START Extracted records
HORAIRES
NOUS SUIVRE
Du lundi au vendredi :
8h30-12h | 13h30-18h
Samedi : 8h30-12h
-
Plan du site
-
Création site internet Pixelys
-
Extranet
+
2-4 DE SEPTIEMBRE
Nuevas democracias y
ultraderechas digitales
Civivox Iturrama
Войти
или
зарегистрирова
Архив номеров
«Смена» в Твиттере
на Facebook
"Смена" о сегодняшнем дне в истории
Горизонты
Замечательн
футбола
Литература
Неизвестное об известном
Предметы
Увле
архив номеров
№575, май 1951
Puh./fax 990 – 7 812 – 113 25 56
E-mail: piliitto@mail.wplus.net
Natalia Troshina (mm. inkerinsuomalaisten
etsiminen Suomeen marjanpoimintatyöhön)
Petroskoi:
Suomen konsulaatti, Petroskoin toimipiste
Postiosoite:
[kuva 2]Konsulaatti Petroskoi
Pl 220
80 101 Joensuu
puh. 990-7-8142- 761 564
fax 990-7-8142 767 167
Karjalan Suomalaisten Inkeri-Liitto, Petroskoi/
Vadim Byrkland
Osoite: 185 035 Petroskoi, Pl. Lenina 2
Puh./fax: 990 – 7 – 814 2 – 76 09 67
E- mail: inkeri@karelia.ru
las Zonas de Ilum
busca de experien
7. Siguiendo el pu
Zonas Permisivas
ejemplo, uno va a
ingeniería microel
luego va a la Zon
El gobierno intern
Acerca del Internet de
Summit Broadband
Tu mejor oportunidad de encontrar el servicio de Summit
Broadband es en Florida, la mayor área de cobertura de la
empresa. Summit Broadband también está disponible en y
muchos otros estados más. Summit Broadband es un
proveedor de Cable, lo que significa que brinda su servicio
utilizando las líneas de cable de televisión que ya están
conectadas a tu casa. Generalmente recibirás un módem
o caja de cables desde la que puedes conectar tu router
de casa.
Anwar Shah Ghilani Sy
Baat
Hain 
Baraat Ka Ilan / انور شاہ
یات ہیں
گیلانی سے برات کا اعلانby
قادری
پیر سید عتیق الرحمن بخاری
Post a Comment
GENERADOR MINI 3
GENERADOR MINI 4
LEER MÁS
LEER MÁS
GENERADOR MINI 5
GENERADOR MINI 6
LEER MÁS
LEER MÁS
END Extracted records
Your task:
Reproduce the entries above in full by retyping them exactly.

Result:
HORAIRES
NOUS SUIVRE
Du lundi au vendredi :
8h30-12h | 13h30-18h
Samedi : 8h30-12h
-
Plan du site
-
Création site internet Pixelys
-
Extranet
+
2-4 DE SEPTIEMBRE
Nuevas democracias y
ultraderechas digitales
Civivox Iturrama
Войти
или
зарегистрирова
Архив номеров
«Смена» в Твиттере
на Facebook
"Смена" о сегодняшнем дне в истории
Горизонты
Замечательн
футбола
Литература
Неизвестное об известном
Предметы
Увле
архив номеров
№575, май 1951
Puh./fax 990 – 7 812 – 113 25 56
E-mail: piliitto@mail.wplus.net
Natalia Troshina (mm. inkerinsuomalaisten
etsiminen Suomeen marjanpoimintatyöhön)
Petroskoi:
Suomen konsulaatti, Petroskoin toimipiste
Postiosoite:
[kuva 2]Konsulaatti Petroskoi
Pl 220
80 101 Joensuu
puh. 990-7-8142- 761 564
fax 990-7-8142 767 167
Karjalan Suomalaisten Inkeri-Liitto, Petroskoi/
Vadim Byrkland
Osoite: 185 035 Petroskoi, Pl. Lenina 2
Puh./fax: 990 – 7 – 814 2 – 76 09 67
E- mail: inkeri@karelia.ru
las Zonas de Ilum
busca de experien
7. Siguiendo el pu
Zonas Permisivas
ejemplo, uno va a
ingeniería microel
luego va a la Zon
El gobierno intern
Acerca del Internet de
Summit Broadband
Tu mejor oportunidad de encontrar el servicio de Summit
Broadband es en Florida, la mayor área de cobertura de la
empresa. Summit Broadband también está disponible en y
muchos otros estados más. Summit Broadband es un
proveedor de Cable, lo que significa que brinda su servicio
utilizando las líneas de cable de televisión que ya están
conectadas a tu casa. Generalmente recibirás un módem
o caja de cables desde la que puedes conectar tu router
de casa.
Anwar Shah Ghilani Sy
Baat
Hain 
Baraat Ka Ilan / انور شاہ
یات ہیں
گیلانی سے برات کا اعلانby
قادری
پیر سید عتیق الرحمن بخاری
Post a Comment
GENERADOR MINI 3
GENERADOR MINI 4
LEER MÁS
LEER MÁS
GENERADOR MINI 5
GENERADOR MINI 6
LEER MÁS
LEER MÁS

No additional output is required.